#### Task requirements:
Repeat each line of the data exactly as written.

Material provided section start

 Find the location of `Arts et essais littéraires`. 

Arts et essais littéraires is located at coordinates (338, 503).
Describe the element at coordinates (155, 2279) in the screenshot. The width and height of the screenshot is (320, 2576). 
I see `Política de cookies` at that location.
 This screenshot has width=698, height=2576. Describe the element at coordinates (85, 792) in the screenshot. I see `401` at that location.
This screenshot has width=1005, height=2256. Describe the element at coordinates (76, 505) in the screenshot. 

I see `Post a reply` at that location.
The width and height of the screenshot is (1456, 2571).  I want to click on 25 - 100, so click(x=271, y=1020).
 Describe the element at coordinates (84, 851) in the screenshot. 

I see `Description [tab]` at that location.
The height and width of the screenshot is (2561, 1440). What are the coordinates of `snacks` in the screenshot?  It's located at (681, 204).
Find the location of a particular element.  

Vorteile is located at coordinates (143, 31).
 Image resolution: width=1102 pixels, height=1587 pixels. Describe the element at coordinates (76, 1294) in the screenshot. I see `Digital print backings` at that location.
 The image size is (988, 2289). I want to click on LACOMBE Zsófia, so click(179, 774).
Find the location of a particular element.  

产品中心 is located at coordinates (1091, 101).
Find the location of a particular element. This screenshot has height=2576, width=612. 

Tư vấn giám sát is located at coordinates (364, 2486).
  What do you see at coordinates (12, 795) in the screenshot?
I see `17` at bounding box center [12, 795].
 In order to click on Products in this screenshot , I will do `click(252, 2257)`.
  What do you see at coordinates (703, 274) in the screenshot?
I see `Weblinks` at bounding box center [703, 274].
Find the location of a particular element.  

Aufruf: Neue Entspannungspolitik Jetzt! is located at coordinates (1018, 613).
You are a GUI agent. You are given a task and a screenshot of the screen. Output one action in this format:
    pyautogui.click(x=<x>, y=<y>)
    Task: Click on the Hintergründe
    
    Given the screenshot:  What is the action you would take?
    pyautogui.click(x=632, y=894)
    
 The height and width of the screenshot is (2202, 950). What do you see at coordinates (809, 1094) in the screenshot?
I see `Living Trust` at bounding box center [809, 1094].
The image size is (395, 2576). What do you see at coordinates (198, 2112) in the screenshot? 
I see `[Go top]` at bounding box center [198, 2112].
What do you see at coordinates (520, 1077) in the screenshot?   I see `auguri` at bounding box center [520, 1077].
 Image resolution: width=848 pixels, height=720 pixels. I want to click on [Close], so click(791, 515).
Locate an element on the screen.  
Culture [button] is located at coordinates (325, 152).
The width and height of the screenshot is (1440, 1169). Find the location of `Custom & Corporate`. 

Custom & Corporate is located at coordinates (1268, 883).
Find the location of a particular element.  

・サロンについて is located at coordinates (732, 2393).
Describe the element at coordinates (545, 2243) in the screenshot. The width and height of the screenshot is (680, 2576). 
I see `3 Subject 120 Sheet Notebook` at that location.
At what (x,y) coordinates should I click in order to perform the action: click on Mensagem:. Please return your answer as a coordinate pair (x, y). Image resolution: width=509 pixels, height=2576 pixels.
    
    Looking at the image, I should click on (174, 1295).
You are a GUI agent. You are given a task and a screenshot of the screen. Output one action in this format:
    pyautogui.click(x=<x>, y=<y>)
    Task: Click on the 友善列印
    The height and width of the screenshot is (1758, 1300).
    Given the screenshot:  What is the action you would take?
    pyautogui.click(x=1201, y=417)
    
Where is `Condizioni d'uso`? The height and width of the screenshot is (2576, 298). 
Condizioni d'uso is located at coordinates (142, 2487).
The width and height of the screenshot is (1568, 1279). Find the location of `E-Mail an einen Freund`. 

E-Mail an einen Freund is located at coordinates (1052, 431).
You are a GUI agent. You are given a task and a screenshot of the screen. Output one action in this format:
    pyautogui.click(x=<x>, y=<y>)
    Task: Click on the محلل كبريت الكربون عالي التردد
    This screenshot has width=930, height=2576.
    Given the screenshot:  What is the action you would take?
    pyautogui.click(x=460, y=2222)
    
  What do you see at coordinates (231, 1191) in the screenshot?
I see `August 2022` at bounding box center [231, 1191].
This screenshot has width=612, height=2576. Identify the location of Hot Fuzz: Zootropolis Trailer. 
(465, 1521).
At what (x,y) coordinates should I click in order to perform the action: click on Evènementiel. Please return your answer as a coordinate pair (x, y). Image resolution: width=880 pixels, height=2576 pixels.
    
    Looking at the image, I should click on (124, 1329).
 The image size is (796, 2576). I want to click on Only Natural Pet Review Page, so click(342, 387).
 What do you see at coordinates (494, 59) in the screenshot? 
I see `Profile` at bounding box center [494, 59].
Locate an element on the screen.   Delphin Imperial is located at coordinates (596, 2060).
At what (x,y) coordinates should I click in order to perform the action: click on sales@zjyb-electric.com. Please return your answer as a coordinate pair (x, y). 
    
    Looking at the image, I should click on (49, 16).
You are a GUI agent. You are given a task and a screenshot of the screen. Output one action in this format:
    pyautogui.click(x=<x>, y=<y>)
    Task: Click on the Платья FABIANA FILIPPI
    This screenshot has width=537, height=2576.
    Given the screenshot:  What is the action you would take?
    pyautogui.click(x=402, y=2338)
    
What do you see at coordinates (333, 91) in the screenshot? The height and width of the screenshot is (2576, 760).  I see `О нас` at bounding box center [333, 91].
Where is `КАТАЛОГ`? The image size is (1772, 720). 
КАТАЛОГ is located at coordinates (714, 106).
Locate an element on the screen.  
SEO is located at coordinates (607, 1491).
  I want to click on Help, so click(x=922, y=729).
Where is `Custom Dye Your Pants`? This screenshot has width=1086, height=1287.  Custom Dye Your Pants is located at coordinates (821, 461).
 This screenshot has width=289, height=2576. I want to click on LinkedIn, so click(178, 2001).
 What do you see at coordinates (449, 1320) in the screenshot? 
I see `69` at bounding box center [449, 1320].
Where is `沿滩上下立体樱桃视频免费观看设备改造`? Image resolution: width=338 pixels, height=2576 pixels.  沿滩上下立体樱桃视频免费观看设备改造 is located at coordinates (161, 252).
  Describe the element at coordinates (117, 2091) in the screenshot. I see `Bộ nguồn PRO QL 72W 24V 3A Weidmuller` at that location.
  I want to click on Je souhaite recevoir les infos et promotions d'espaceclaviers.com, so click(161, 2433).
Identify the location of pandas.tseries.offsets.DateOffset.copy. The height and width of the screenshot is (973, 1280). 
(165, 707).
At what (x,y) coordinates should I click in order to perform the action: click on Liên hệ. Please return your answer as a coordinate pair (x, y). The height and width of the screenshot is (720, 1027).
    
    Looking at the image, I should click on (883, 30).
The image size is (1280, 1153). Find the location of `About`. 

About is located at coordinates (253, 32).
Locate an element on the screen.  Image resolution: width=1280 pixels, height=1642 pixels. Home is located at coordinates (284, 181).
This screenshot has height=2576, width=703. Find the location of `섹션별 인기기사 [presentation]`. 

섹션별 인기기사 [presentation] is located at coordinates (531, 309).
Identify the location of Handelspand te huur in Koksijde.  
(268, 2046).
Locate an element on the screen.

Material provided section end

#### Response to the task:
 Find the location of `Arts et essais littéraires`. 

Arts et essais littéraires is located at coordinates (338, 503).
Describe the element at coordinates (155, 2279) in the screenshot. The width and height of the screenshot is (320, 2576). 
I see `Política de cookies` at that location.
 This screenshot has width=698, height=2576. Describe the element at coordinates (85, 792) in the screenshot. I see `401` at that location.
This screenshot has width=1005, height=2256. Describe the element at coordinates (76, 505) in the screenshot. 

I see `Post a reply` at that location.
The width and height of the screenshot is (1456, 2571).  I want to click on 25 - 100, so click(x=271, y=1020).
 Describe the element at coordinates (84, 851) in the screenshot. 

I see `Description [tab]` at that location.
The height and width of the screenshot is (2561, 1440). What are the coordinates of `snacks` in the screenshot?  It's located at (681, 204).
Find the location of a particular element.  

Vorteile is located at coordinates (143, 31).
 Image resolution: width=1102 pixels, height=1587 pixels. Describe the element at coordinates (76, 1294) in the screenshot. I see `Digital print backings` at that location.
 The image size is (988, 2289). I want to click on LACOMBE Zsófia, so click(179, 774).
Find the location of a particular element.  

产品中心 is located at coordinates (1091, 101).
Find the location of a particular element. This screenshot has height=2576, width=612. 

Tư vấn giám sát is located at coordinates (364, 2486).
  What do you see at coordinates (12, 795) in the screenshot?
I see `17` at bounding box center [12, 795].
 In order to click on Products in this screenshot , I will do `click(252, 2257)`.
  What do you see at coordinates (703, 274) in the screenshot?
I see `Weblinks` at bounding box center [703, 274].
Find the location of a particular element.  

Aufruf: Neue Entspannungspolitik Jetzt! is located at coordinates (1018, 613).
You are a GUI agent. You are given a task and a screenshot of the screen. Output one action in this format:
    pyautogui.click(x=<x>, y=<y>)
    Task: Click on the Hintergründe
    
    Given the screenshot:  What is the action you would take?
    pyautogui.click(x=632, y=894)
    
 The height and width of the screenshot is (2202, 950). What do you see at coordinates (809, 1094) in the screenshot?
I see `Living Trust` at bounding box center [809, 1094].
The image size is (395, 2576). What do you see at coordinates (198, 2112) in the screenshot? 
I see `[Go top]` at bounding box center [198, 2112].
What do you see at coordinates (520, 1077) in the screenshot?   I see `auguri` at bounding box center [520, 1077].
 Image resolution: width=848 pixels, height=720 pixels. I want to click on [Close], so click(791, 515).
Locate an element on the screen.  
Culture [button] is located at coordinates (325, 152).
The width and height of the screenshot is (1440, 1169). Find the location of `Custom & Corporate`. 

Custom & Corporate is located at coordinates (1268, 883).
Find the location of a particular element.  

・サロンについて is located at coordinates (732, 2393).
Describe the element at coordinates (545, 2243) in the screenshot. The width and height of the screenshot is (680, 2576). 
I see `3 Subject 120 Sheet Notebook` at that location.
At what (x,y) coordinates should I click in order to perform the action: click on Mensagem:. Please return your answer as a coordinate pair (x, y). Image resolution: width=509 pixels, height=2576 pixels.
    
    Looking at the image, I should click on (174, 1295).
You are a GUI agent. You are given a task and a screenshot of the screen. Output one action in this format:
    pyautogui.click(x=<x>, y=<y>)
    Task: Click on the 友善列印
    The height and width of the screenshot is (1758, 1300).
    Given the screenshot:  What is the action you would take?
    pyautogui.click(x=1201, y=417)
    
Where is `Condizioni d'uso`? The height and width of the screenshot is (2576, 298). 
Condizioni d'uso is located at coordinates (142, 2487).
The width and height of the screenshot is (1568, 1279). Find the location of `E-Mail an einen Freund`. 

E-Mail an einen Freund is located at coordinates (1052, 431).
You are a GUI agent. You are given a task and a screenshot of the screen. Output one action in this format:
    pyautogui.click(x=<x>, y=<y>)
    Task: Click on the محلل كبريت الكربون عالي التردد
    This screenshot has width=930, height=2576.
    Given the screenshot:  What is the action you would take?
    pyautogui.click(x=460, y=2222)
    
  What do you see at coordinates (231, 1191) in the screenshot?
I see `August 2022` at bounding box center [231, 1191].
This screenshot has width=612, height=2576. Identify the location of Hot Fuzz: Zootropolis Trailer. 
(465, 1521).
At what (x,y) coordinates should I click in order to perform the action: click on Evènementiel. Please return your answer as a coordinate pair (x, y). Image resolution: width=880 pixels, height=2576 pixels.
    
    Looking at the image, I should click on (124, 1329).
 The image size is (796, 2576). I want to click on Only Natural Pet Review Page, so click(342, 387).
 What do you see at coordinates (494, 59) in the screenshot? 
I see `Profile` at bounding box center [494, 59].
Locate an element on the screen.   Delphin Imperial is located at coordinates (596, 2060).
At what (x,y) coordinates should I click in order to perform the action: click on sales@zjyb-electric.com. Please return your answer as a coordinate pair (x, y). 
    
    Looking at the image, I should click on (49, 16).
You are a GUI agent. You are given a task and a screenshot of the screen. Output one action in this format:
    pyautogui.click(x=<x>, y=<y>)
    Task: Click on the Платья FABIANA FILIPPI
    This screenshot has width=537, height=2576.
    Given the screenshot:  What is the action you would take?
    pyautogui.click(x=402, y=2338)
    
What do you see at coordinates (333, 91) in the screenshot? The height and width of the screenshot is (2576, 760).  I see `О нас` at bounding box center [333, 91].
Where is `КАТАЛОГ`? The image size is (1772, 720). 
КАТАЛОГ is located at coordinates (714, 106).
Locate an element on the screen.  
SEO is located at coordinates (607, 1491).
  I want to click on Help, so click(x=922, y=729).
Where is `Custom Dye Your Pants`? This screenshot has width=1086, height=1287.  Custom Dye Your Pants is located at coordinates (821, 461).
 This screenshot has width=289, height=2576. I want to click on LinkedIn, so click(178, 2001).
 What do you see at coordinates (449, 1320) in the screenshot? 
I see `69` at bounding box center [449, 1320].
Where is `沿滩上下立体樱桃视频免费观看设备改造`? Image resolution: width=338 pixels, height=2576 pixels.  沿滩上下立体樱桃视频免费观看设备改造 is located at coordinates (161, 252).
  Describe the element at coordinates (117, 2091) in the screenshot. I see `Bộ nguồn PRO QL 72W 24V 3A Weidmuller` at that location.
  I want to click on Je souhaite recevoir les infos et promotions d'espaceclaviers.com, so click(161, 2433).
Identify the location of pandas.tseries.offsets.DateOffset.copy. The height and width of the screenshot is (973, 1280). 
(165, 707).
At what (x,y) coordinates should I click in order to perform the action: click on Liên hệ. Please return your answer as a coordinate pair (x, y). The height and width of the screenshot is (720, 1027).
    
    Looking at the image, I should click on (883, 30).
The image size is (1280, 1153). Find the location of `About`. 

About is located at coordinates (253, 32).
Locate an element on the screen.  Image resolution: width=1280 pixels, height=1642 pixels. Home is located at coordinates (284, 181).
This screenshot has height=2576, width=703. Find the location of `섹션별 인기기사 [presentation]`. 

섹션별 인기기사 [presentation] is located at coordinates (531, 309).
Identify the location of Handelspand te huur in Koksijde.  
(268, 2046).
Locate an element on the screen.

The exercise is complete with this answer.